Per the BBC, the grave robbers used a white chemical substance — perhaps to cover their tracks — which left a stain on Papadopoulos' head marker. Ultimately, that wasn't what gave away the crime. Instead, it was the mess they left. The cemetery's caretaker arrived only hours after the event took place to find a massive pile of fresh earth next to the president's grave, along with an empty coffin. 

Officials called the robbery 'unacceptable, unholy,' and 'unethical'

Sitting President Demetris Christofias, the successor (and past political rival) of Tasso Papadopoulos, was livid. Speaking from Brussels, where he was attending a European Council summit, Christofias called the theft "a sacrilege," as the BBC reported at the time. "This is an unacceptable, unholy, unethical and condemnable act that damages our tradition, our culture and our respect toward the dead."

Papadopoulos (seen above) had been a controversial figure in Cyprus. Educated in London at a time when his home country was still under British colonial rule, Papadopoulos returned to Cyrpus to join the independence movement as a member of the Cypriot resistance effort (via Britannica).
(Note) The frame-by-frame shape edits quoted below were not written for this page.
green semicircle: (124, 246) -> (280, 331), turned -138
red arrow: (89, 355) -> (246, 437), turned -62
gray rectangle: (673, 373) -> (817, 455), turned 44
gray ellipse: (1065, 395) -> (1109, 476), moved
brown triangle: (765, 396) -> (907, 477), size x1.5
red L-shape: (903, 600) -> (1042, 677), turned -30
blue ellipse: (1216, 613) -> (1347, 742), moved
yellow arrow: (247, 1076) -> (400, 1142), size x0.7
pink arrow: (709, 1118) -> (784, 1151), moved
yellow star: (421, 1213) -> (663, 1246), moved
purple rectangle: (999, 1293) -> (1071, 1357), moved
He negotiated the terms of Cyprus' independence in 1960 and remained a force in the island's politics, rejecting a UN proposal for the island's unification and developing a reputation for anti-Turkish prejudice, one which he himself repudiated. (Northern Cyprus, which is ethnically Turkish, remains independent from the Greek-dominated European Republic.) He died on December 12, 2008, and in what many speculated was not a coincidence, his body was stolen on December 11, 2009, shortly before a planned memorial service, per The Guardian.
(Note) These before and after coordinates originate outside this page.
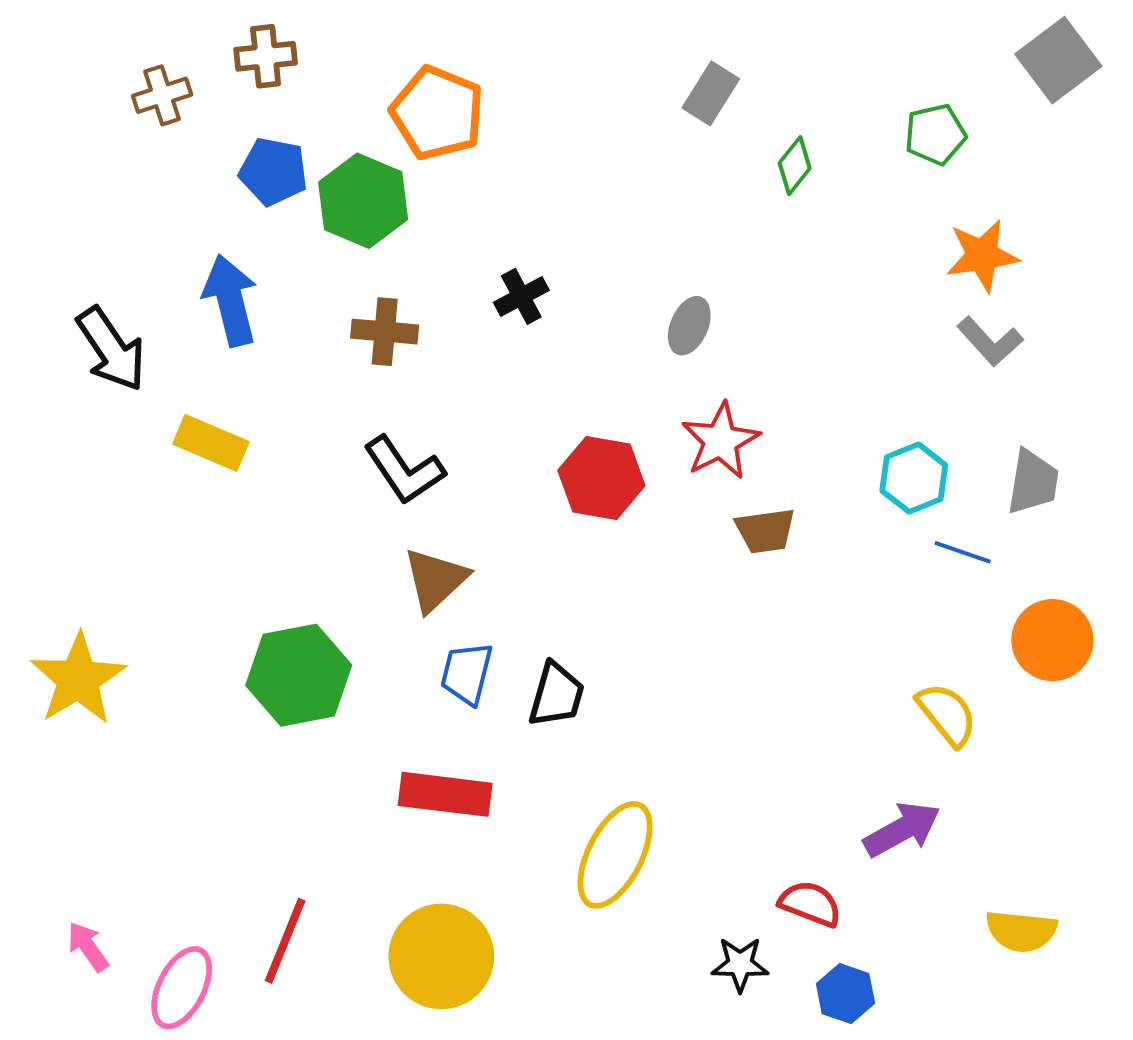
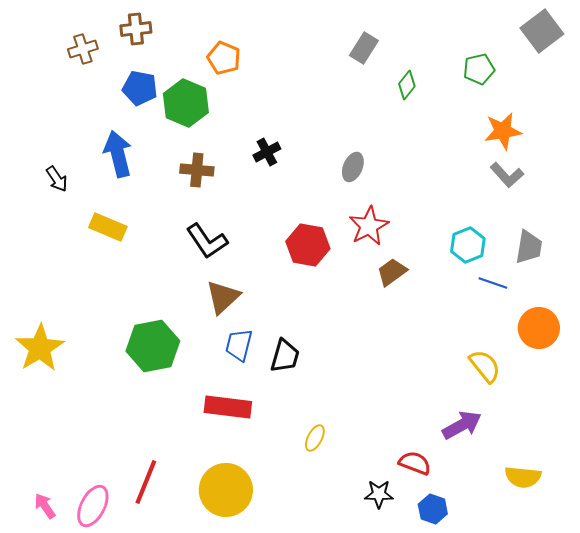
orange pentagon: (437, 113) -> (224, 58), size x0.7
black arrow: (111, 349) -> (57, 179), size x0.6
brown trapezoid: (765, 531) -> (392, 272), turned 152
yellow ellipse: (615, 855) -> (315, 438), size x0.5
pink arrow: (88, 947) -> (45, 506), moved

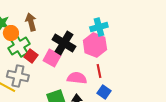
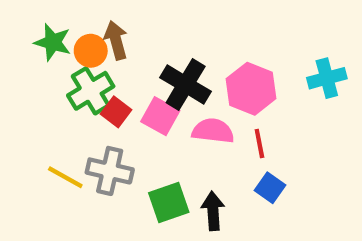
cyan cross: (99, 27) -> (327, 78), moved
orange circle: (11, 33) -> (91, 51), moved
gray cross: (18, 76) -> (110, 171), moved
pink semicircle: (77, 78) -> (213, 131), moved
However, the stealing of Papadopoulos' corpse did not seem politically motivated. As Reuters reported in 2010, a ransom was purportedly the impetus behind the crime. However, the Papadopoulos family, along with the Cypriot government, both made contradictory claims. Reuters noted that family members said they'd had no contact with anyone, while the government stated the motive was financial, but no money had changed hands.

The grave robbery was tied to a man named Al Capone -- but not the one you think

As the BBC reported in 2011, the stolen body of Tassos Papadopoulos turned up three months later after it was stolen. Per the news outlet, a man described as an Indian national named Sarbjit Singh confessed to the police that two Cypriot brothers had hired him to help move the huge stone slab off of Papadopoulos' grave. According to Singh's account, the trio then proceeded to throw the body in the back of a pickup truck and subsequently reburied it in a cemetery nearby. Singh eventually confessed to authorities due to feelings of guilt possibly prompted by dire financial straits, as he asked the former president's family for money at that time, according to the BBC.
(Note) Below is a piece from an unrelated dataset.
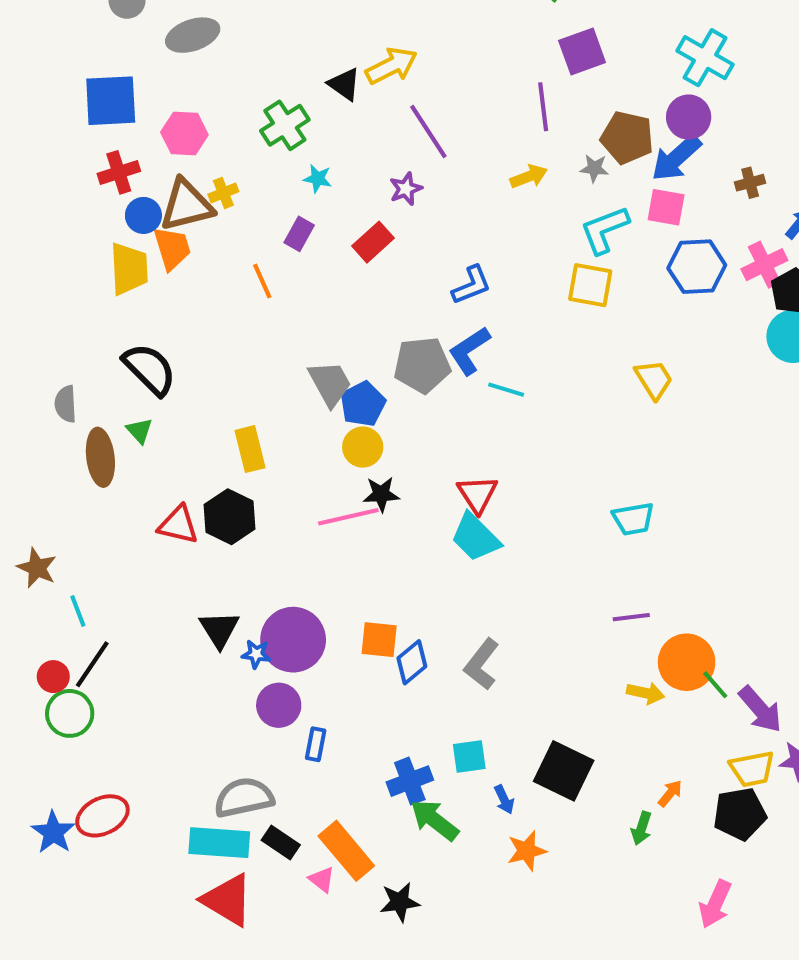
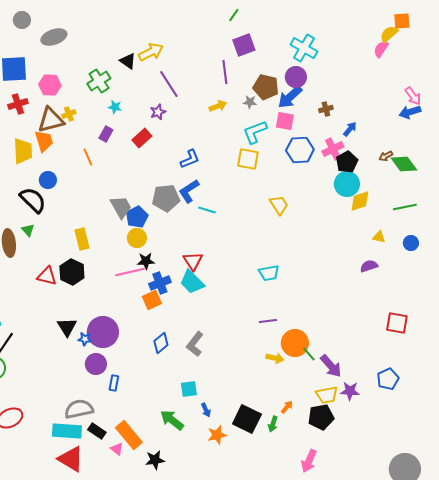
blue circle: (143, 215) -> (48, 180), moved
orange square: (379, 640) -> (152, 300), moved, turned -30
black square: (564, 771) -> (247, 419), moved
blue cross: (410, 781) -> (160, 283), moved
So who was behind it? According to Singh, it was Antonis Prokopiou Kitas, who the Abu Dhabi-based newspaper The National reported as known locally by the nickname "Al Capone." A hardened criminal, Kitas had been sent to prison twice, once for robbing a jeweler's and again, on consecutive life sentences, for sexually assaulting and murdering two women, per the outlet. In December of 2008, Kitas slipped out of a prison hospital, tiptoeing past his sleeping guards and out a window. He was found three weeks later, but in the meantime, he and his brother, Mamas Kitas, along with Singh, had violated Papadopoulos' tomb. Per the BBC, the Kitas brothers each received 20 months for the crime, including criminal charges of sacrilege; Singh, for his part, received 18 months.